We made similar findings in our 1992 report, and concluded by recommending two options: (1) state assumption of responsibility for administering the program, or (2) establishment of an additional incentive program to encourage counties (particularly the more efficient counties) to increase expenditures. The Legislature subsequently enacted a variation of the fiscal incentive program we proposed (Chapter 92, Statutes of 1992), which is currently known as the State Investment Fund Project. The department estimates that the project is cost effective, but it is a small program (about $3.5 million) because only ten counties have chosen to participate.
In spite of the state and federal incentive payments and the State Investment Funds Project, it appears that the counties continue to under-invest in the program. As we discussed above, one reason is that some counties might find that there is no fiscal benefit to the county in increasing expenditures even though the state would benefit.
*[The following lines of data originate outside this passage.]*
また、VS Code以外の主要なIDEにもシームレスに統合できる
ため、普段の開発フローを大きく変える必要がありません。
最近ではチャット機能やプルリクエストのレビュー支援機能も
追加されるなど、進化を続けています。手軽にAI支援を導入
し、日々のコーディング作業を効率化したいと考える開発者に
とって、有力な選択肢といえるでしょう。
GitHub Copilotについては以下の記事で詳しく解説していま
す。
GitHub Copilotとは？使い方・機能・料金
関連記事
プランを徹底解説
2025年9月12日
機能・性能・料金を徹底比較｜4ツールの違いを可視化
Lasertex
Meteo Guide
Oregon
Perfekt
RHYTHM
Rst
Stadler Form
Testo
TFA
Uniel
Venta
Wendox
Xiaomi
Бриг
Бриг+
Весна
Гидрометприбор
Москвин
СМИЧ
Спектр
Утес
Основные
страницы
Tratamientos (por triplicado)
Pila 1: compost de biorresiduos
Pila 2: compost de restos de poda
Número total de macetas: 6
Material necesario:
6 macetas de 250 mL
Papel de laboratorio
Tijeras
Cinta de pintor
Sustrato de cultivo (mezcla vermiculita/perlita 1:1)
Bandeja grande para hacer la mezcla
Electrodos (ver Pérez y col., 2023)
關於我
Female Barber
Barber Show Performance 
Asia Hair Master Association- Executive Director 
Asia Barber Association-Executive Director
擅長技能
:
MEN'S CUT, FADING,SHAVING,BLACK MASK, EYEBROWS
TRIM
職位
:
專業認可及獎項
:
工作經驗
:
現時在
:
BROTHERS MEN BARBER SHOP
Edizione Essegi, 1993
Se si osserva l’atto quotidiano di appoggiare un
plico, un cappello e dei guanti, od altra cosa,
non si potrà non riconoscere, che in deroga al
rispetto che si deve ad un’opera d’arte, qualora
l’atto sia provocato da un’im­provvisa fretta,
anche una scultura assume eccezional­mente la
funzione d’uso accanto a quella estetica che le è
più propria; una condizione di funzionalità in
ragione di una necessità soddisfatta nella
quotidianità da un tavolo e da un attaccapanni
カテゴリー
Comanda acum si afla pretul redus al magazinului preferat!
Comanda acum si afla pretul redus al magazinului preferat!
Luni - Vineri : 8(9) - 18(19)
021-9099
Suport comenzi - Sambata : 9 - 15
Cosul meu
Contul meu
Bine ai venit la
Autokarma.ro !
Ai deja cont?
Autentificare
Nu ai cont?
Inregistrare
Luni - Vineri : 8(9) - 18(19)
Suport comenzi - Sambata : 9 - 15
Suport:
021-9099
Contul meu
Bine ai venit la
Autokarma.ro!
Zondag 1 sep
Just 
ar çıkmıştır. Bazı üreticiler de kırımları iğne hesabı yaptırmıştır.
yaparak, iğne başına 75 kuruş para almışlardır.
In our field visits, moreover, state and county administrators indicated that counties are reluctant to increase expenditures in the program once they achieve a "no net county cost" situation--that is, where their revenues from incentive payments and CalWORKs grant savings are sufficient to cover their county costs, net of federal reimbursements. In other words, the counties tend to be "risk-averse." As such, once they reach a no net county cost position, they may choose not to increase expenditures in the program even if they believe there is a reasonably good chance of increasing collections by enough to generate sufficient revenues to cover their additional costs.
As discussed above, our research leads us to the conclusion that one way to improve program performance--with the prospect of also achieving state savings--is to increase spending for program administration (particularly in the relatively efficient counties). From a fiscal standpoint, program expenditures should be increased in each county to the point where marginal collections equal marginal costs.
We offer two alternatives to move toward "fiscally optimal" investment levels in the child support enforcement program. The first is the same option we advanced in 1992: state administration of the program. In this way, the state would have control over the allocation of program resources. We note, in this respect, that SB 407/1994 (Hughes) was based on this approach, but the bill was not passed by the Legislature. A bill has been introduced in the current legislative session--SB 542 (Burton and Schiff)--which also calls for state administration of the program.
Our second option is to establish a new incentive program; but unlike the existing incentive mechanisms, this program is specifically designed to address the tendency of the counties to be risk-averse with respect to increasing expenditures. Under this option, for any county that increases program expenditures by more than 5 percent (the statewide average increase between 1996-97 and 1997-98), the state would reimburse the county to cover any gap between the county's net revenues (incentive payments and CalWORKs grant savings) and net costs. (Expenditures required for the new statewide automation system would be excluded.) The department would conduct audits of county revenue and expenditure reports and would be responsible for determining the annual fiscal effects.
Referring back to Figure 2, a participating county represented by Scenario 1 would not receive any state reimbursement because the additional spending would result in a net savings to the county. A county represented by Scenario 2, on the other hand, would receive a state reimbursement of 5 cents (the net cost to the county) for each additional dollar expended. Note that in this case the state would still achieve a net savings of 22 cents per dollar expended.
If it is determined that additional program expenditures by a county result in a net fiscal cost to the state as a whole (combined state/county fiscal impact), the county would not be eligible for state reimbursements in subsequent years until the department makes a finding that the county has adopted administrative changes that are likely to lead to an increase in its level of efficiency.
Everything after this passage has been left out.